Abstract

Facial action units (AU) are the fundamental units to decode human facial expressions. At least three aspects affect performance of automated AU detection: spatial representation, temporal modeling, and AU correlation. Unlike most studies that tackle these aspects separately, we propose a hybrid network architecture to jointly model them. Specifically, spatial representations are extracted by a Convolutional Neural Network (CNN), which, as analyzed in this paper, is able to reduce person-specific biases caused by hand-crafted descriptors (e.g., HOG and Gabor). To model temporal dependencies, Long Short-Term Memory (LSTMs) are stacked on top of these representations, regardless of the lengths of input videos.
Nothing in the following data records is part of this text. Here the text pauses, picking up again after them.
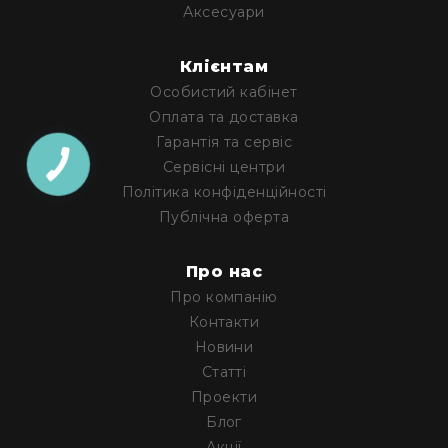
Генератори
Аксесуари
піни
Генератори
Клієнтам
вогню
Особистий кабінет
Генератори
Оплата та доставка
мильних
Гарантія та сервіс
бульбашок
Сервісні центри
Рідина
Політика конфіденційності
для
Публічна оферта
генераторів
Управління
світлом
Про нас
DMX-
Про компанію
інтерфейси
Контакти
DMX
Новини
контролери
Статті
Приймально-
Проекти
передавачі
Блог
DMX
Акції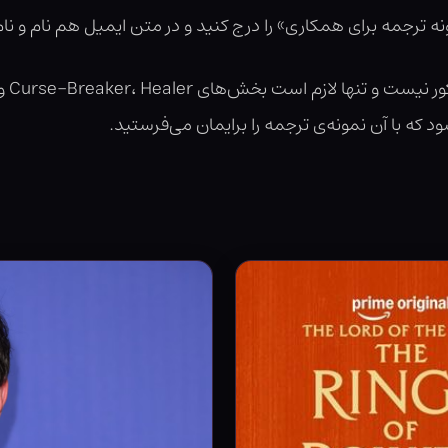
 که با آن نمونه‌ی ترجمه را برایمان می‌فرستید.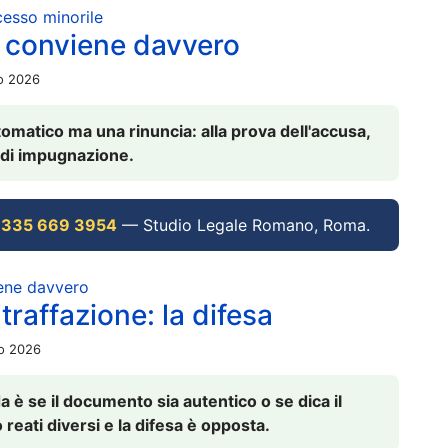
ocesso minorile
 conviene davvero
io 2026
omatico ma una rinuncia: alla prova dell'accusa,
vi di impugnazione.
 335 669 3954
— Studio Legale Romano, Roma.
iene davvero
raffazione: la difesa
io 2026
è se il documento sia autentico o se dica il
 reati diversi e la difesa è opposta.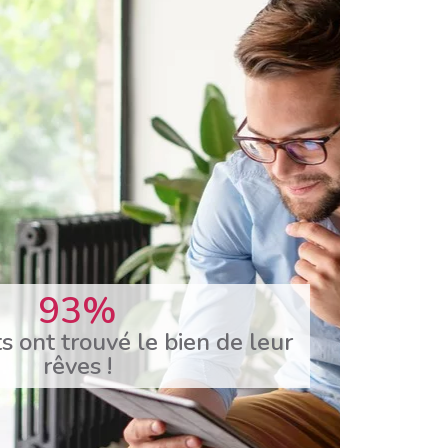
96
%
s ont trouvé le bien de leur
rêves !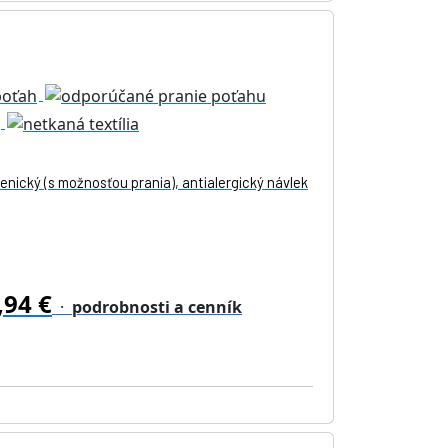
enický (s možnosťou prania), antialergický návlek
,94 €
·
podrobnosti a cenník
The outputs of CNNs and LSTMs are further aggregated into a fusion network to produce per-frame prediction of 12 AUs. Our network naturally addresses the three issues together, and yields superior performance compared to existing methods that consider these issues independently. Extensive experiments were conducted on two large spontaneous datasets, GFT and BP4D, with more than 400,000 frames coded with 12 AUs. On both datasets, we report improvements over a standard multi-label CNN and feature-based state-of-the-art. Finally, we provide visualization of the learned AU models, which, to our best knowledge, reveal how machines see AUs for the first time.